Laporan Bloomberg berpendapat bahwa “reservasi tempat makan terpanas di NYC akan tetap mustahil untuk dilakukan.” Idenya adalah bahwa penawaran dan permintaan adalah kekuatan hantu yang tidak peduli dengan peraturan fana Anda. Jika seseorang bersedia membayar ratusan dolar untuk sebuah meja, orang lain akan menemukan cara untuk mewujudkannya. Saya tidak setuju. Tentu saja, beberapa restoran selalu memiliki calo, namun bukan berarti kita harus terus menyediakan kenyamanan. Tidak ada undang-undang yang bisa menghilangkan suatu permasalahan secara keseluruhan.
Bloomberg berbicara dengan salah satu reseller reservasi bernama Alex Eisler yang mengklaim bahwa dia menghasilkan $100.000 setahun dari pekerjaannya. Diakuinya, jika undang-undang tersebut disahkan, dia mungkin akan berhenti melakukannya.

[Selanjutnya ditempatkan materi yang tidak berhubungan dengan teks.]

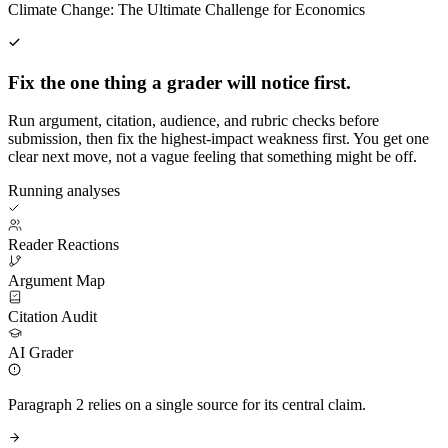
Climate Change: The Ultimate Challenge for Economics
Fix the one thing a grader will notice first.
Run argument, citation, audience, and rubric checks before
submission, then fix the highest-impact weakness first. You get one
clear next move, not a vague feeling that something might be off.
Running analyses
Reader Reactions
Argument Map
Citation Audit
AI Grader
Paragraph 2 relies on a single source for its central claim.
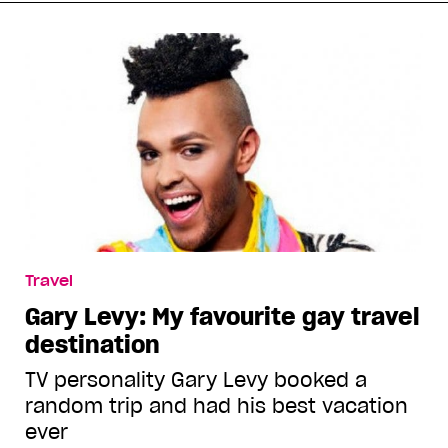
Travel
Gary Levy: My favourite gay travel
destination
TV personality Gary Levy booked a
random trip and had his best vacation
ever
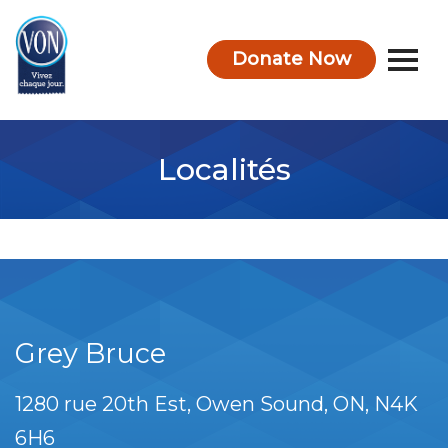
Donate Now
VON
Localités
Grey Bruce
1280 rue 20th Est
Owen Sound
ON
N4K
6H6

“Sampai saat itu tiba, saya tidak akan mengatakan ada alasan bagi saya untuk berhenti,” katanya.
Bagi saya, peraturan ini menunjukkan bahwa kita sebagai masyarakat bisa mengidentifikasi suatu permasalahan dan melakukan sesuatu untuk mengatasinya. Mengapa kita tidak memiliki undang-undang yang menjamin hak privasi atau portabilitas data kita? Mengapa kita tidak bisa melarang keusangan terencana atau pola gelap? Kurasa hal ini tidak mengganggu orang kaya. Namun, menurut saya masih ada harapan bahwa “pembajakan reservasi” dapat berubah dari sebuah fitur di New Yorker menjadi undang-undang yang melarangnya hanya dalam waktu tiga bulan. Kami hanya perlu mencoba.